RECORD EXTRACTS section start

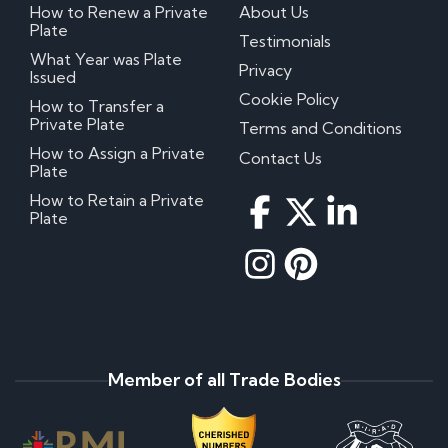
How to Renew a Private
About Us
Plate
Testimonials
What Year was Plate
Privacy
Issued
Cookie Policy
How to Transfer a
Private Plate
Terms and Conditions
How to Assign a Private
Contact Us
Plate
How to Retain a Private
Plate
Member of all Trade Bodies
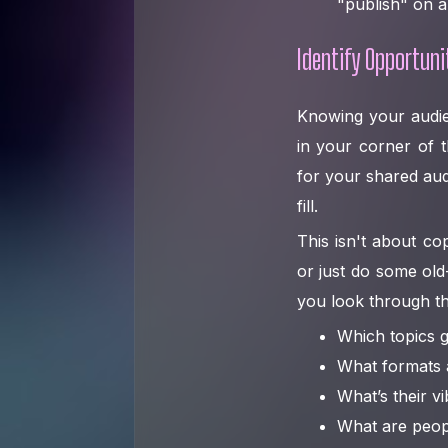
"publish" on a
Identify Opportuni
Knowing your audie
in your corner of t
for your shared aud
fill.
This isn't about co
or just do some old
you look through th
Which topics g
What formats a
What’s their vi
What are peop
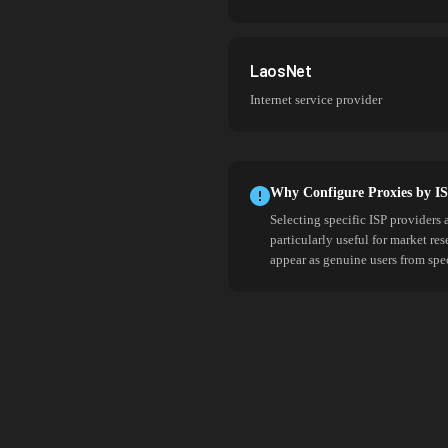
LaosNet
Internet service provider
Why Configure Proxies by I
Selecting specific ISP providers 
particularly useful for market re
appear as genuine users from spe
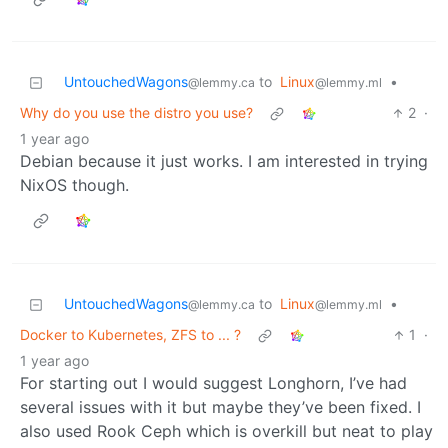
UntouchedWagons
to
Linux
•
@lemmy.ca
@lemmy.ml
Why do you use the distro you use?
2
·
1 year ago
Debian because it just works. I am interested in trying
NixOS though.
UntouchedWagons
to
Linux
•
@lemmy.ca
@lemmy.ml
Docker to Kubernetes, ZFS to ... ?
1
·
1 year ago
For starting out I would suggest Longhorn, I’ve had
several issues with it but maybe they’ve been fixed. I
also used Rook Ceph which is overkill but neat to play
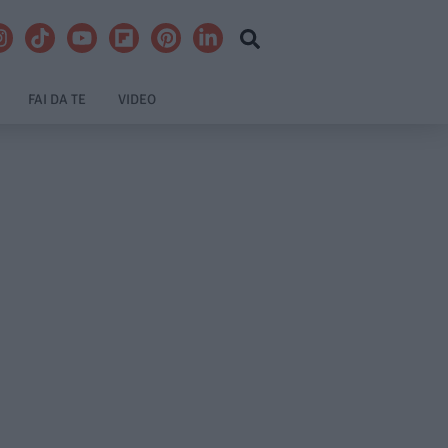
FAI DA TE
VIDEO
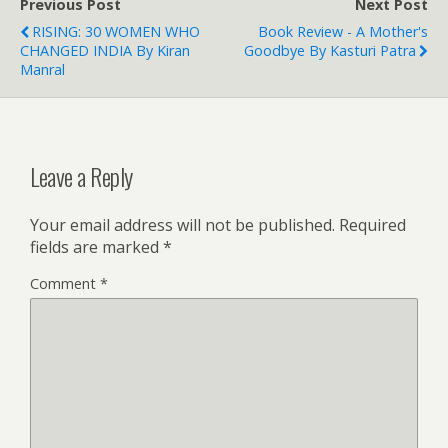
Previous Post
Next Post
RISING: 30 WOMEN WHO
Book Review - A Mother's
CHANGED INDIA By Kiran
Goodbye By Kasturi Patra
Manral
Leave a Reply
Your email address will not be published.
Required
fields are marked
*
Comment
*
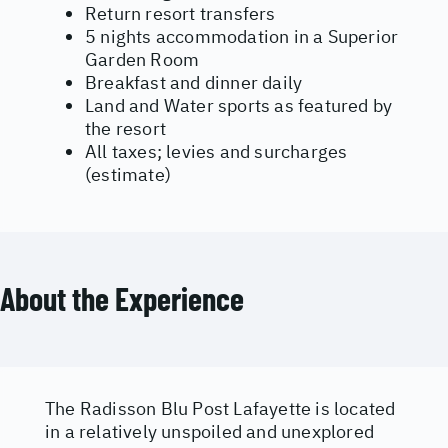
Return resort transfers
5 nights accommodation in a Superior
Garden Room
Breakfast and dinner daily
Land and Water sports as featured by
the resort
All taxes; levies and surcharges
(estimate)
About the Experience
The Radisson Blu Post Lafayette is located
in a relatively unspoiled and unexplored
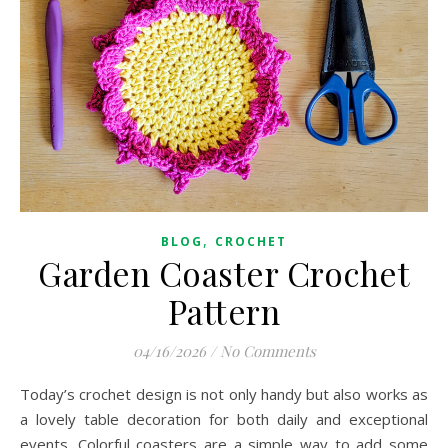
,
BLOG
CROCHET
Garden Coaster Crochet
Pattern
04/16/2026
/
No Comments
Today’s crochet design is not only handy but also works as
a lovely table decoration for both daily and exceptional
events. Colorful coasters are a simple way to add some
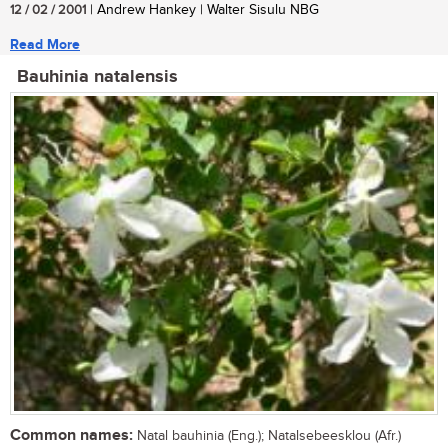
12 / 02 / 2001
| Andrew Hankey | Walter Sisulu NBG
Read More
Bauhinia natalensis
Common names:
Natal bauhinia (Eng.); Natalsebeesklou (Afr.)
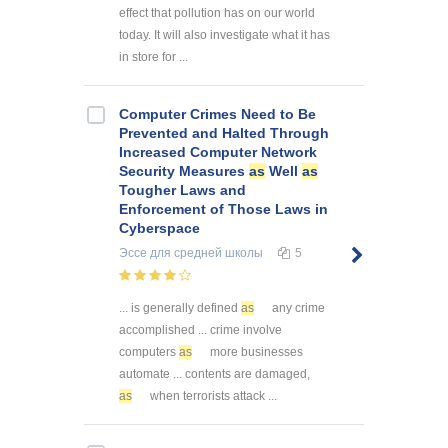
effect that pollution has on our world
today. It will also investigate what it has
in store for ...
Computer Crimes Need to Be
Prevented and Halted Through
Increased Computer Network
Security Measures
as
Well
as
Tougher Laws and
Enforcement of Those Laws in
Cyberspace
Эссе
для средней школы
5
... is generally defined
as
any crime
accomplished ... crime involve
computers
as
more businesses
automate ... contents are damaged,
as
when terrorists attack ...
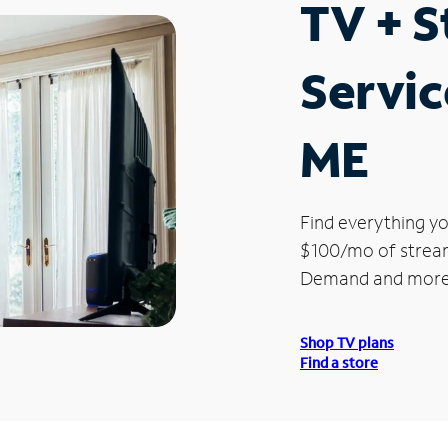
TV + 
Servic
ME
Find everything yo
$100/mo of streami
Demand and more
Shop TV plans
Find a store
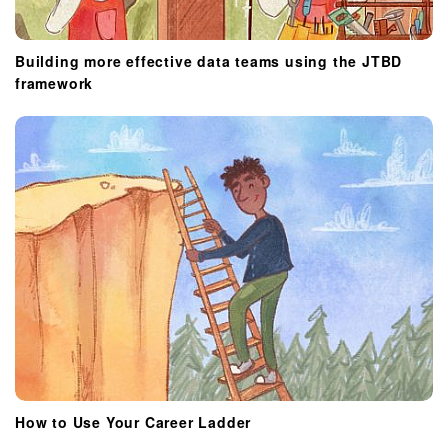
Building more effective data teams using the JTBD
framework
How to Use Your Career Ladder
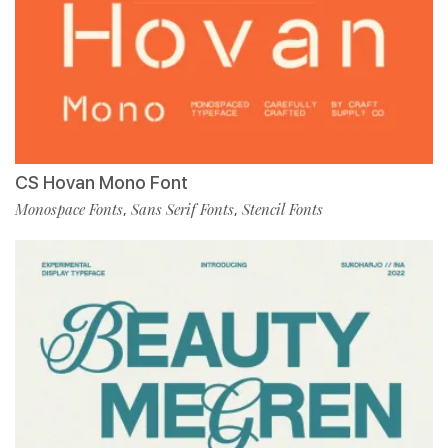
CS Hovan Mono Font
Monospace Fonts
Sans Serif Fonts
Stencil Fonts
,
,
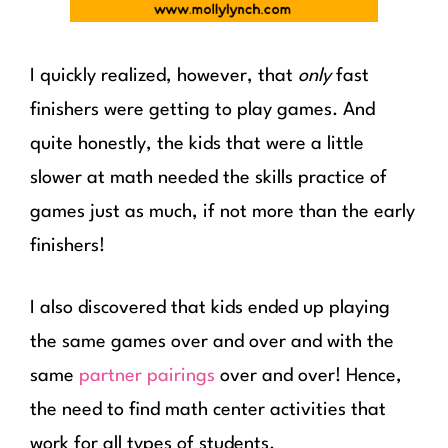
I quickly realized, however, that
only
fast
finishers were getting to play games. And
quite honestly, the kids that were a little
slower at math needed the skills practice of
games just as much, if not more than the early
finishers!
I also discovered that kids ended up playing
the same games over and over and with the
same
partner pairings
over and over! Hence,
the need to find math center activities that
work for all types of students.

RECORD EXTRACTS section end

YOUR INSTRUCTIONS: Each line from the one that holds "Monospace Fonts" through the end of the entries must be returned exactly, while any pictures stay out.

FINISHED TASK:
Monospace Fonts
Sans Serif Fonts
Stencil Fonts
,
,
I quickly realized, however, that
only
fast
finishers were getting to play games. And
quite honestly, the kids that were a little
slower at math needed the skills practice of
games just as much, if not more than the early
finishers!
I also discovered that kids ended up playing
the same games over and over and with the
same
partner pairings
over and over! Hence,
the need to find math center activities that
work for all types of students.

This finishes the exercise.